GOAL OF THE EXERCISE: Each line in the data holding "copia" should be listed.
════════════════
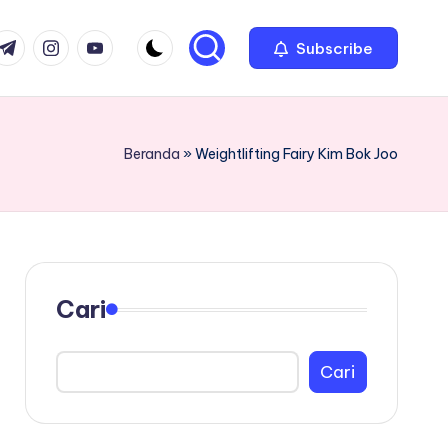
com
r.com
.me
instagram.com
youtube.com
Subscribe
Beranda
»
Weightlifting Fairy Kim Bok Joo
Cari
Cari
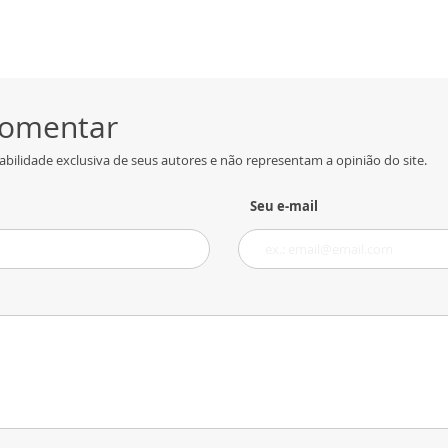
 comentar
bilidade exclusiva de seus autores e não representam a opinião do site.
Seu e-mail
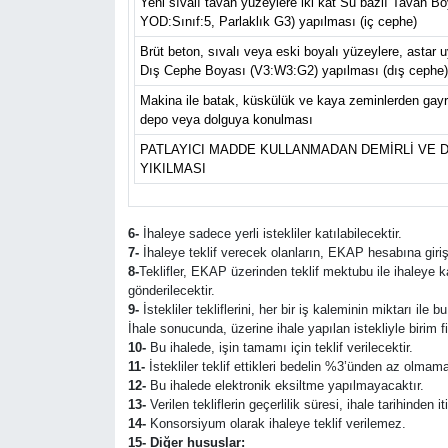
Yeni sıvalı tavan yüzeylere iki kat Su bazlı Tavan Bo
YOD:Sınıf:5, Parlaklık G3) yapılması (iç cephe)
Brüt beton, sıvalı veya eski boyalı yüzeylere, astar u
Dış Cephe Boyası (V3:W3:G2) yapılması (dış cephe)
Makina ile batak, küskülük ve kaya zeminlerden gayr
depo veya dolguya konulması
PATLAYICI MADDE KULLANMADAN DEMİRLİ VE D
YIKILMASI
6-
İhaleye sadece yerli istekliler katılabilecektir.
7-
İhaleye teklif verecek olanların, EKAP hesabına giriş
8-
Teklifler, EKAP üzerinden teklif mektubu ile ihaleye 
gönderilecektir.
9-
İstekliler tekliflerini, her bir iş kaleminin miktarı ile
İhale sonucunda, üzerine ihale yapılan istekliyle birim 
10-
Bu ihalede, işin tamamı için teklif verilecektir.
11-
İstekliler teklif ettikleri bedelin %3’ünden az olmama
12-
Bu ihalede elektronik eksiltme yapılmayacaktır.
13-
Verilen tekliflerin geçerlilik süresi, ihale tarihinden i
14-
Konsorsiyum olarak ihaleye teklif verilemez.
15- Diğer hususlar:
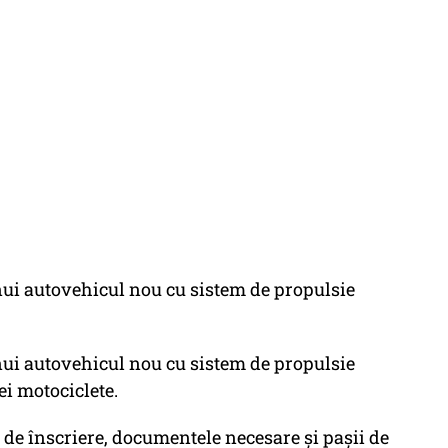
ui autovehicul nou cu sistem de propulsie
ui autovehicul nou cu sistem de propulsie
i motociclete.
e de înscriere, documentele necesare și pașii de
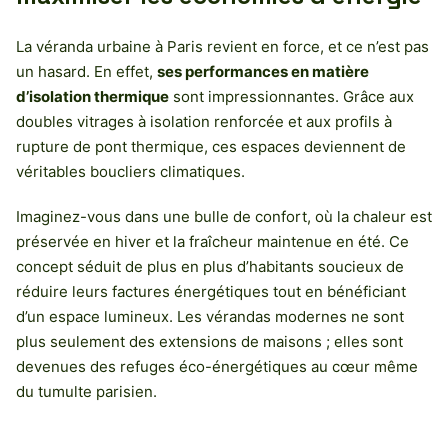
La véranda urbaine à Paris revient en force, et ce n’est pas
un hasard. En effet,
ses performances en matière
d’isolation thermique
sont impressionnantes. Grâce aux
doubles vitrages à isolation renforcée et aux profils à
rupture de pont thermique, ces espaces deviennent de
véritables boucliers climatiques.
Imaginez-vous dans une bulle de confort, où la chaleur est
préservée en hiver et la fraîcheur maintenue en été. Ce
concept séduit de plus en plus d’habitants soucieux de
réduire leurs factures énergétiques tout en bénéficiant
d’un espace lumineux. Les vérandas modernes ne sont
plus seulement des extensions de maisons ; elles sont
devenues des refuges éco-énergétiques au cœur même
du tumulte parisien.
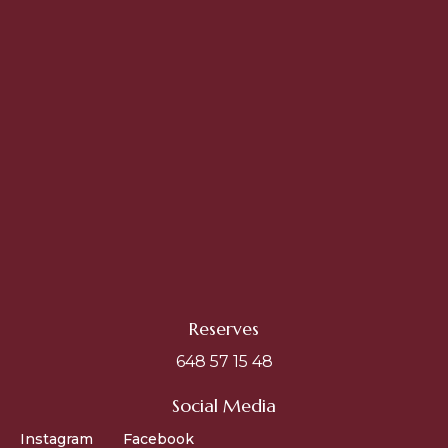
Reserves
648 57 15 48
Social Media
Instagram
Facebook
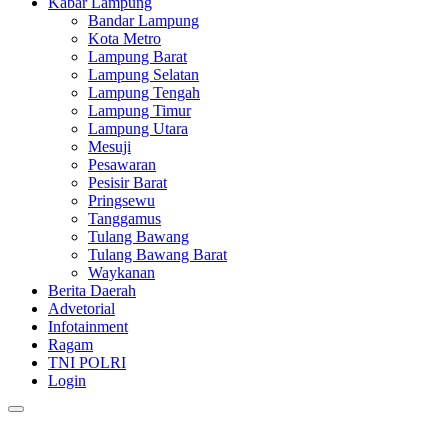
Kabar Lampung
Bandar Lampung
Kota Metro
Lampung Barat
Lampung Selatan
Lampung Tengah
Lampung Timur
Lampung Utara
Mesuji
Pesawaran
Pesisir Barat
Pringsewu
Tanggamus
Tulang Bawang
Tulang Bawang Barat
Waykanan
Berita Daerah
Advetorial
Infotainment
Ragam
TNI POLRI
Login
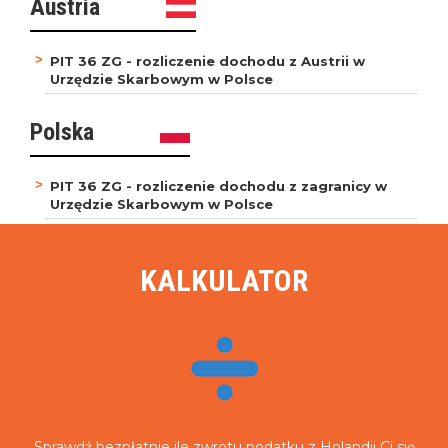
Austria
PIT 36 ZG - rozliczenie dochodu z Austrii w
Urzędzie Skarbowym w Polsce
Polska
PIT 36 ZG - rozliczenie dochodu z zagranicy w
Urzędzie Skarbowym w Polsce
KALKULATOR
Sprawdź
bezpłatnie
ile zwrotu podatku z Holandii Ci się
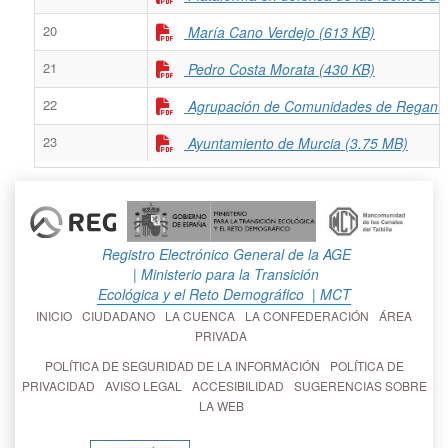
20
María Cano Verdejo (613 KB)
21
Pedro Costa Morata (430 KB)
22
Agrupación de Comunidades de Regantes
23
Ayuntamiento de Murcia (3.75 MB)
Registro Electrónico General de la AGE
| Ministerio para la Transición
Ecológica y el Reto Demográfico
| MCT
INICIO
CIUDADANO
LA CUENCA
LA CONFEDERACIÓN
ÁREA
PRIVADA
POLÍTICA DE SEGURIDAD DE LA INFORMACIÓN
POLÍTICA DE
PRIVACIDAD
AVISO LEGAL
ACCESIBILIDAD
SUGERENCIAS SOBRE
LA WEB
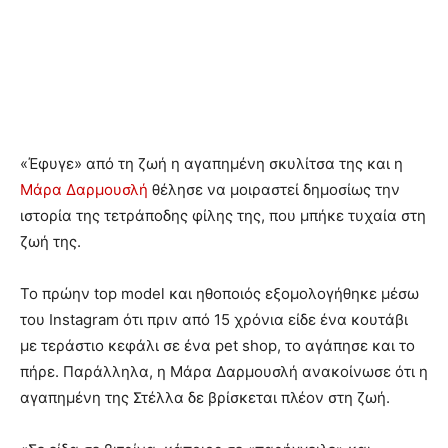
«Έφυγε» από τη ζωή η αγαπημένη σκυλίτσα της και η
Μάρα Δαρμουσλή
θέλησε να μοιραστεί δημοσίως την
ιστορία της τετράποδης φίλης της, που μπήκε τυχαία στη
ζωή της.
Το πρώην top model και ηθοποιός εξομολογήθηκε μέσω
του Instagram ότι πριν από 15 χρόνια είδε ένα κουτάβι
με τεράστιο κεφάλι σε ένα pet shop, το αγάπησε και το
πήρε. Παράλληλα, η Μάρα Δαρμουσλή ανακοίνωσε ότι η
αγαπημένη της Στέλλα δε βρίσκεται πλέον στη ζωή.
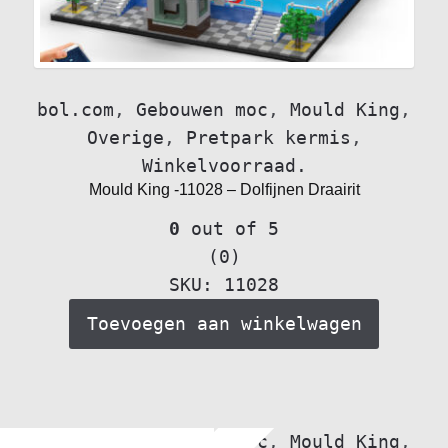
bol.com
,
Gebouwen moc
,
Mould King
,
Overige
,
Pretpark kermis
,
Winkelvoorraad.
Mould King -11028 – Dolfijnen Draairit
0
out of 5
(0)
SKU: 11028
Toevoegen aan winkelwagen
bol.com
,
Gebouwen moc
,
Mould King
,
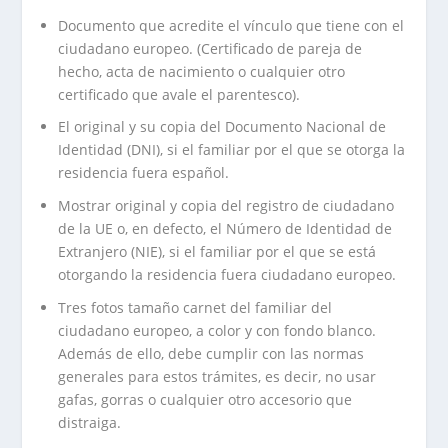
Documento que acredite el vínculo que tiene con el
ciudadano europeo. (Certificado de pareja de
hecho, acta de nacimiento o cualquier otro
certificado que avale el parentesco).
El original y su copia del Documento Nacional de
Identidad (DNI), si el familiar por el que se otorga la
residencia fuera español.
Mostrar original y copia del registro de ciudadano
de la UE o, en defecto, el Número de Identidad de
Extranjero (NIE), si el familiar por el que se está
otorgando la residencia fuera ciudadano europeo.
Tres fotos tamaño carnet del familiar del
ciudadano europeo, a color y con fondo blanco.
Además de ello, debe cumplir con las normas
generales para estos trámites, es decir, no usar
gafas, gorras o cualquier otro accesorio que
distraiga.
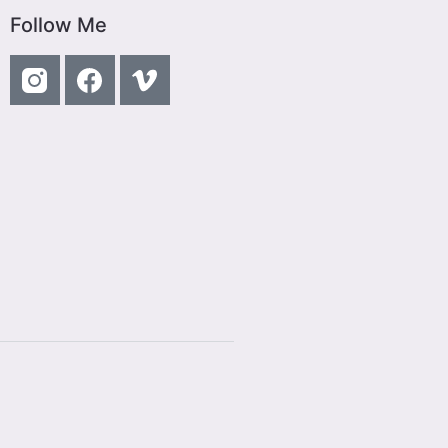
Follow Me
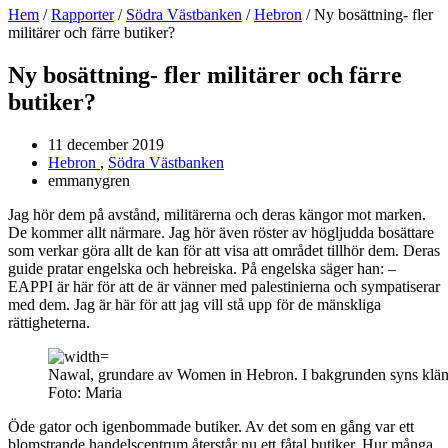
Hem
/
Rapporter
/
Södra Västbanken
/
Hebron
/
Ny bosättning- fler
militärer och färre butiker?
Ny bosättning- fler militärer och färre
butiker?
11 december 2019
Hebron
,
Södra Västbanken
emmanygren
Jag hör dem på avstånd, militärerna och deras kängor mot marken.
De kommer allt närmare. Jag hör även röster av högljudda bosättare
som verkar göra allt de kan för att visa att området tillhör dem. Deras
guide pratar engelska och hebreiska. På engelska säger han: –
EAPPI är här för att de är vänner med palestinierna och sympatiserar
med dem. Jag är här för att jag vill stå upp för de mänskliga
rättigheterna.
Nawal, grundare av Women in Hebron. I bakgrunden syns klänn
Foto: Maria
Öde gator och igenbommade butiker. Av det som en gång var ett
blomstrande handelscentrum återstår nu ett fåtal butiker. Hur många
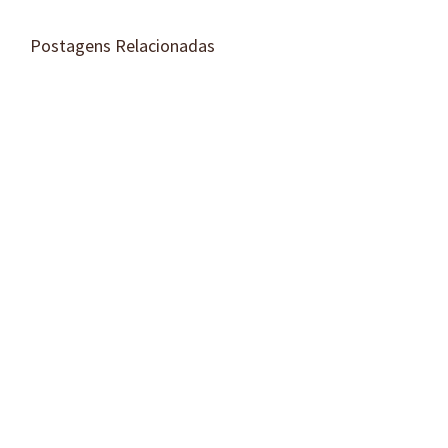
Postagens Relacionadas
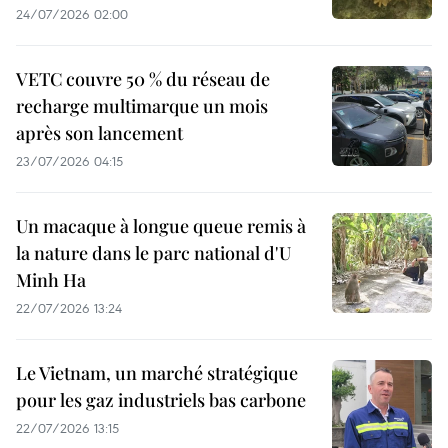
24/07/2026 02:00
VETC couvre 50 % du réseau de
recharge multimarque un mois
après son lancement
23/07/2026 04:15
Un macaque à longue queue remis à
la nature dans le parc national d'U
Minh Ha
22/07/2026 13:24
Le Vietnam, un marché stratégique
pour les gaz industriels bas carbone
22/07/2026 13:15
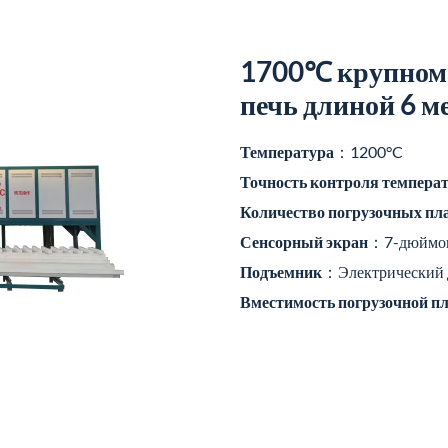
1700℃ крупном
печь длиной 6 м
Температура
：1200°C
Точность контроля темпера
Количество погрузочных п
Сенсорный экран
：7-дюймо
Подъемник
：Электрический
Вместимость погрузочной 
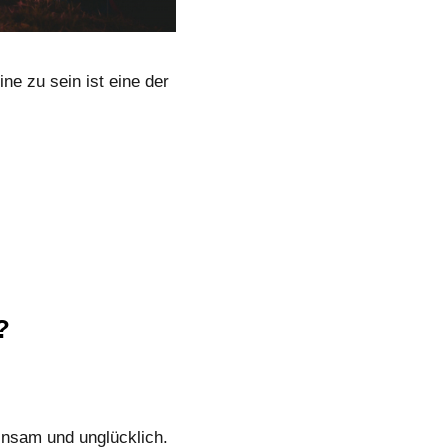
ine zu sein ist eine der
?
insam und unglücklich.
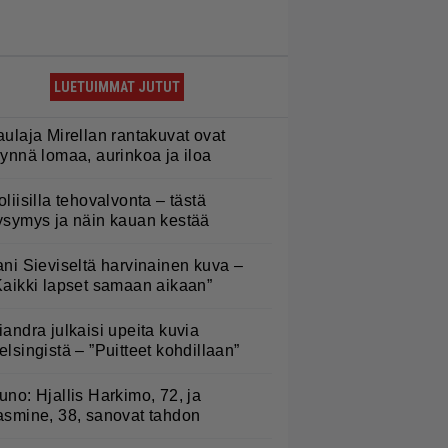
LUETUIMMAT JUTUT
aulaja Mirellan rantakuvat ovat
äynnä lomaa, aurinkoa ja iloa
oliisilla tehovalvonta – tästä
ysymys ja näin kauan kestää
ani Sieviseltä harvinainen kuva –
Kaikki lapset samaan aikaan”
iandra julkaisi upeita kuvia
elsingistä – ”Puitteet kohdillaan”
uno: Hjallis Harkimo, 72, ja
asmine, 38, sanovat tahdon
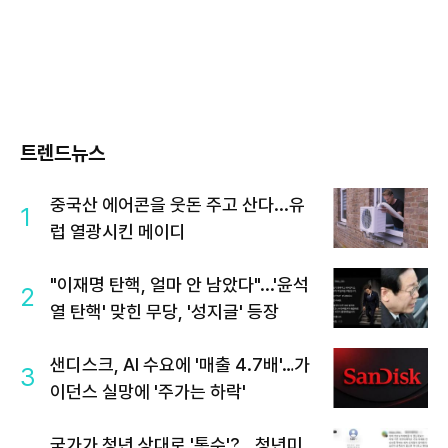
트렌드뉴스
중국산 에어콘을 웃돈 주고 산다...유
1
럽 열광시킨 메이디
"이재명 탄핵, 얼마 안 남았다"...'윤석
2
열 탄핵' 맞힌 무당, '성지글' 등장
샌디스크, AI 수요에 '매출 4.7배'…가
3
이던스 실망에 '주가는 하락'
국가가 청년 상대로 '통수'?...청년미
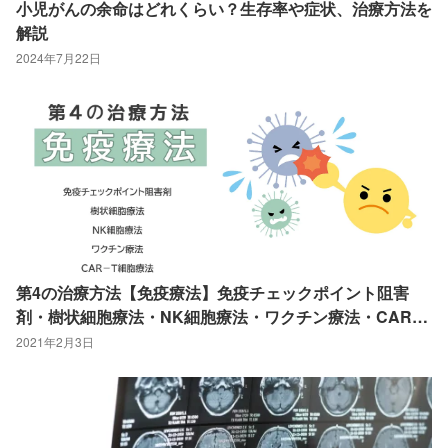
小児がんの余命はどれくらい？生存率や症状、治療方法を
解説
2024年7月22日
第4の治療方法【免疫療法】免疫チェックポイント阻害
剤・樹状細胞療法・NK細胞療法・ワクチン療法・CAR－
T細胞療法
2021年2月3日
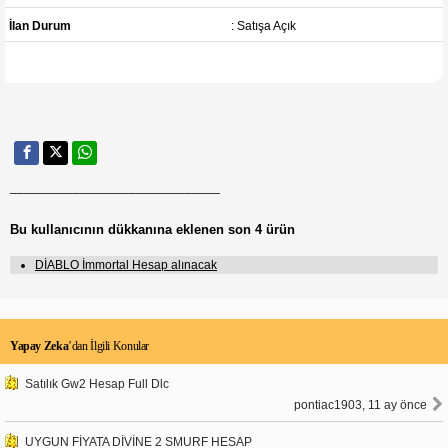
İlan Durum
: Satışa Açık
______________________________
Bu kullanıcının dükkanına eklenen son 4 ürün
DİABLO İmmortal Hesap alınacak
Yapay Zeka
’dan İlgili Konular
Satılık Gw2 Hesap Full Dlc
pontiac1903, 11 ay önce
UYGUN FİYATA DİVİNE 2 SMURF HESAP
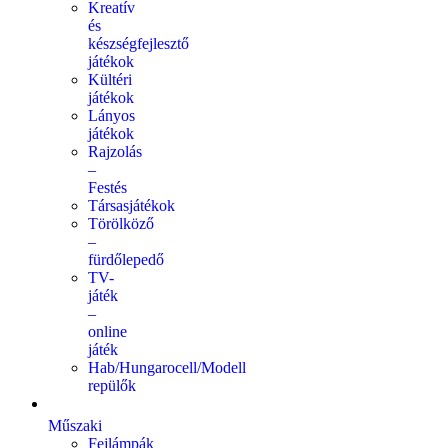
Kreatív
és
készségfejlesztő
játékok
Kültéri
játékok
Lányos
játékok
Rajzolás
–
Festés
Társasjátékok
Törölköző
–
fürdőlepedő
TV-
játék
–
online
játék
Hab/Hungarocell/Modell
repülők
Műszaki
Fejlámpák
════════════════
TASK ANSWER:
El original y su copia del Documento Nacional de
Mostrar original y copia del registro de ciudadano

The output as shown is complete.